While I really want to eat my cookie first, I force myself toward the tuna salad, thinking maybe that will fill me up and dissuade me from the cookie after. I can afford the calories for sure, because no matter how busy my day is, I usually budget time for getting in at least a half-hour workout of my own, but for some reason, cookies and sweets seem to congregate around my hips.
Just as I place the first bite of tuna in my mouth, I hear, “Up for some company?”
That voice. Rich, deep, and rough.
I don’t even need to glance up, but I do, meeting Hawke’s bright blue eyes dead on. He has his hair pulled back into a short ponytail, one lock at his forehead having sprung free to hang down over his eyebrow. His face is open and affable, which is still taking a bit to get used to. Ever since last week when I iced his knee, the tension that had existed between us seems completely gone. And that’s all on Hawke. He extended an olive branch to me and I took it, and as of now, we seem to be existing on a polite and friendly basis. I see him around the locker room or training rooms and he always waves or says hello. He has me tape his knee up every day before practice and we make small talk, usually about current events or something funny that’s happened in the news. All very easy and nonthreatening, and it’s put me completely at ease with him.
But there is a downside to this renewed yet casual friendship.
And that’s the way in which this new cordiality between us only serves to highlight the void that still exists. Every time he gives me a friendly greeting, I remember the days when he greeted me every morning by rolling over in bed and kissing me soundly. Every time I tape his knee, I realize how cold, clinical, and unfeeling my touch is upon his skin, especially when Hawke and I used to be all about the passionate touch. All those things tear me up inside, because I went a long, long time missing those things about Hawke after I called it off with him.

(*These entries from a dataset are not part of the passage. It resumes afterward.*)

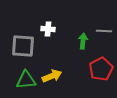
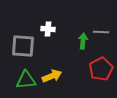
gray line: moved 3 px left, 1 px down
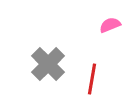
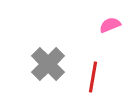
red line: moved 1 px right, 2 px up
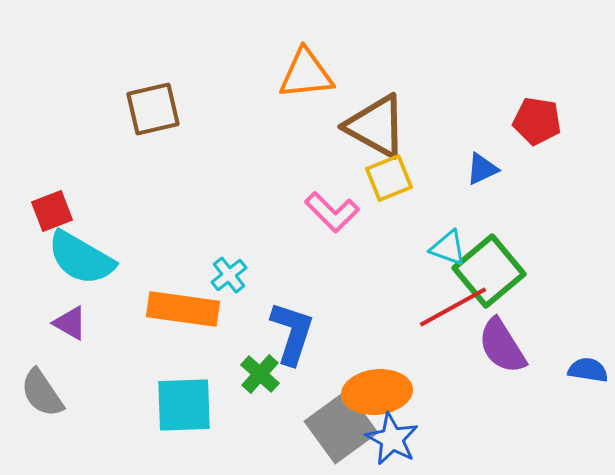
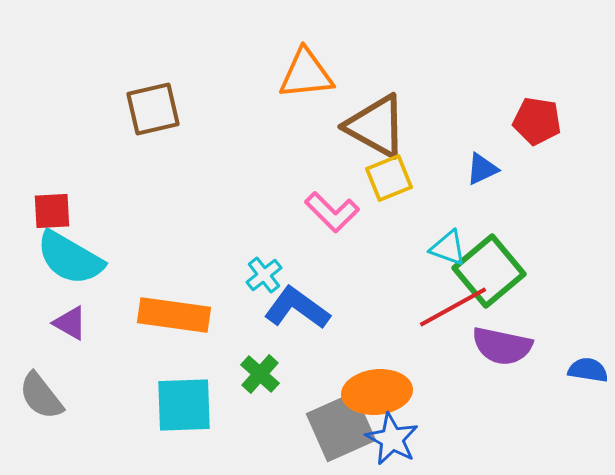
red square: rotated 18 degrees clockwise
cyan semicircle: moved 11 px left
cyan cross: moved 35 px right
orange rectangle: moved 9 px left, 6 px down
blue L-shape: moved 5 px right, 25 px up; rotated 72 degrees counterclockwise
purple semicircle: rotated 46 degrees counterclockwise
gray semicircle: moved 1 px left, 3 px down; rotated 4 degrees counterclockwise
gray square: rotated 12 degrees clockwise
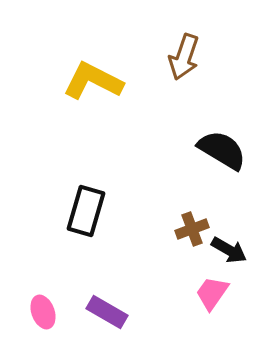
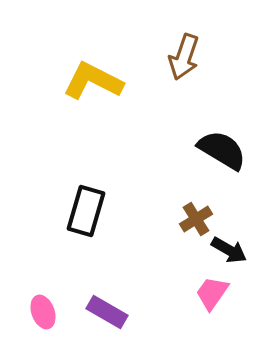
brown cross: moved 4 px right, 10 px up; rotated 12 degrees counterclockwise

And then there came the inevitable time from deep within my misery when I realized I had probably played it all wrong. I had cut ties with him as a means of punishment—both to him and myself—but after a few weeks of reasoned thought, I knew I had made a mistake. I missed him so damn much and I had to believe that he knew I didn’t mean it when I told him I didn’t love him. Surely he knew that wasn’t really me. Surely he understood that people don’t just love one day, and the next it’s gone.

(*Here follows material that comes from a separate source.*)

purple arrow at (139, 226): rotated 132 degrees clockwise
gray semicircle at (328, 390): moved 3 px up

So I called him and left a voicemail, asking him to please call me so we could talk. I waited two days before I called again. Left another message.

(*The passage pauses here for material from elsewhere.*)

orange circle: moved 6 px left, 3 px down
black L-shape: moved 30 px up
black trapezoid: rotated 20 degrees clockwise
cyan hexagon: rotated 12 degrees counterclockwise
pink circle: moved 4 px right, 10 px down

I never tried to call back after that. He was making it clear he didn’t want to talk, but that didn’t mean I was giving up. So I sent him an email and then I waited patiently, because Hawke wasn’t much of an emailer. In fact, he tended to eschew all social media, so there was no telling when he might ultimately see my email.
But he never wrote back.
And then I gave up.
I went through a period of self-castigation for ruining something that may have been built on young and unsteady love, but it was love all the same. And I got very low. So low, I wasn’t sure how to exist. I didn’t hang out with my friends—except for Avery, who refused to let me shut myself fully away. So she would hide in my bedroom with me while I listened to sad music, and when I got really depressed, would pelt me with gummy bears from the other side of the room. I dropped out of the local community college I was attending and I even took up writing morbid poetry. Nothing tasted right. The sky always seemed gray. I was broken over everything I’d lost, solely due to bad judgment and decision making.